Data supplied Start Marker

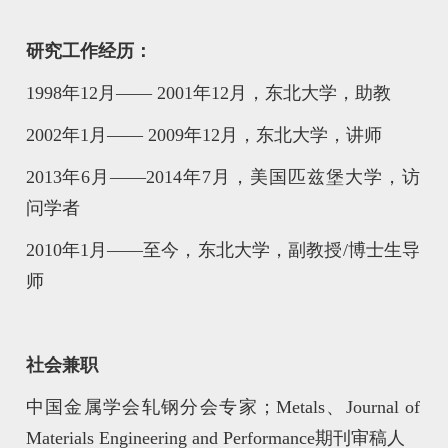
研究工作经历：
1998年12月—— 2001年12月，东北大学，助教
2002年1月—— 2009年12月，东北大学，讲师
2013年6月——2014年7月，美国匹兹堡大学，访
问学者
2010年1月——至今，东北大学，副教授/博士生导
师
社会兼职
中国金属学会轧钢分会专家；Metals、Journal of
Materials Engineering and Performance期刊审稿人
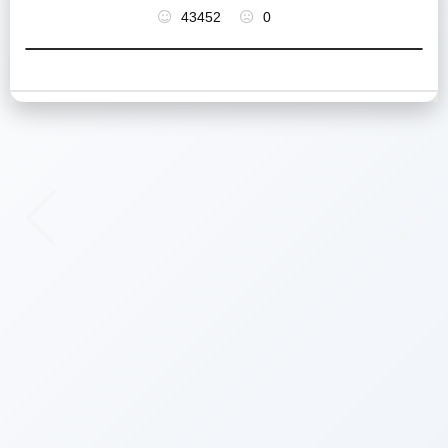
43452
0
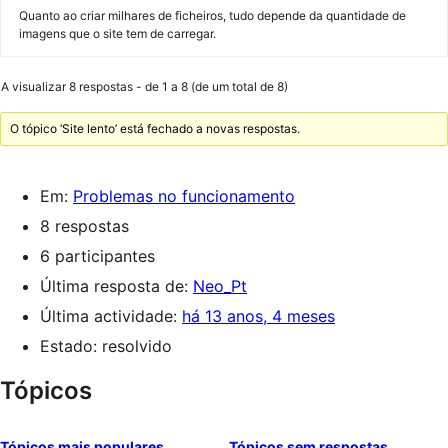
Quanto ao criar milhares de ficheiros, tudo depende da quantidade de
imagens que o site tem de carregar.
A visualizar 8 respostas - de 1 a 8 (de um total de 8)
O tópico ‘Site lento’ está fechado a novas respostas.
Em:
Problemas no funcionamento
8 respostas
6 participantes
Última resposta de:
Neo_Pt
Última actividade:
há 13 anos, 4 meses
Estado: resolvido
Tópicos
Tópicos mais populares
Tópicos sem respostas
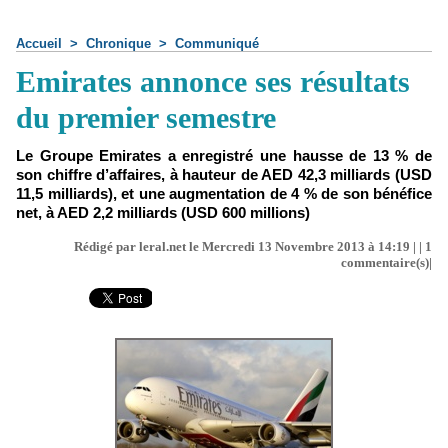
Accueil
>
Chronique
>
Communiqué
Emirates annonce ses résultats
du premier semestre
Le Groupe Emirates a enregistré une hausse de 13 % de
son chiffre d’affaires, à hauteur de AED 42,3 milliards (USD
11,5 milliards), et une augmentation de 4 % de son bénéfice
net, à AED 2,2 milliards (USD 600 millions)
Rédigé par leral.net le Mercredi 13 Novembre 2013 à 14:19 | |
1
commentaire(s)|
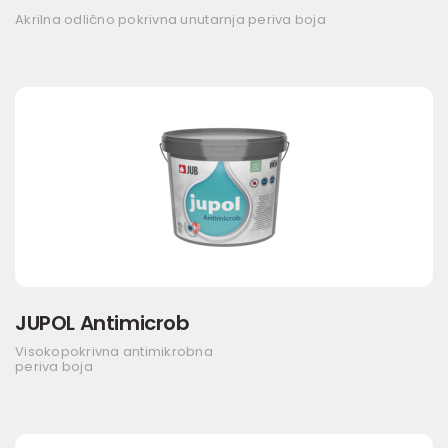
Akrilna odlično pokrivna unutarnja periva boja
JUPOL Antimicrob
Visokopokrivna antimikrobna
periva boja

Data supplied End Marker

◆ **What the task requires**:
Give again, word for word, only the lines from the one with "1998年12月—— 2001年12月，东北大学，助教" through the last line of the entries, both included; no pictures go in the copy.

◆ **Problem solution**:
1998年12月—— 2001年12月，东北大学，助教
2002年1月—— 2009年12月，东北大学，讲师
2013年6月——2014年7月，美国匹兹堡大学，访
问学者
2010年1月——至今，东北大学，副教授/博士生导
师
社会兼职
中国金属学会轧钢分会专家；Metals、Journal of
Materials Engineering and Performance期刊审稿人
43452
0
Quanto ao criar milhares de ficheiros, tudo depende da quantidade de
imagens que o site tem de carregar.
A visualizar 8 respostas - de 1 a 8 (de um total de 8)
O tópico ‘Site lento’ está fechado a novas respostas.
Em:
Problemas no funcionamento
8 respostas
6 participantes
Última resposta de:
Neo_Pt
Última actividade:
há 13 anos, 4 meses
Estado: resolvido
Tópicos
Tópicos mais populares
Tópicos sem respostas
Accueil
>
Chronique
>
Communiqué
Emirates annonce ses résultats
du premier semestre
Le Groupe Emirates a enregistré une hausse de 13 % de
son chiffre d’affaires, à hauteur de AED 42,3 milliards (USD
11,5 milliards), et une augmentation de 4 % de son bénéfice
net, à AED 2,2 milliards (USD 600 millions)
Rédigé par leral.net le Mercredi 13 Novembre 2013 à 14:19 | |
1
commentaire(s)|
Akrilna odlično pokrivna unutarnja periva boja
JUPOL Antimicrob
Visokopokrivna antimikrobna
periva boja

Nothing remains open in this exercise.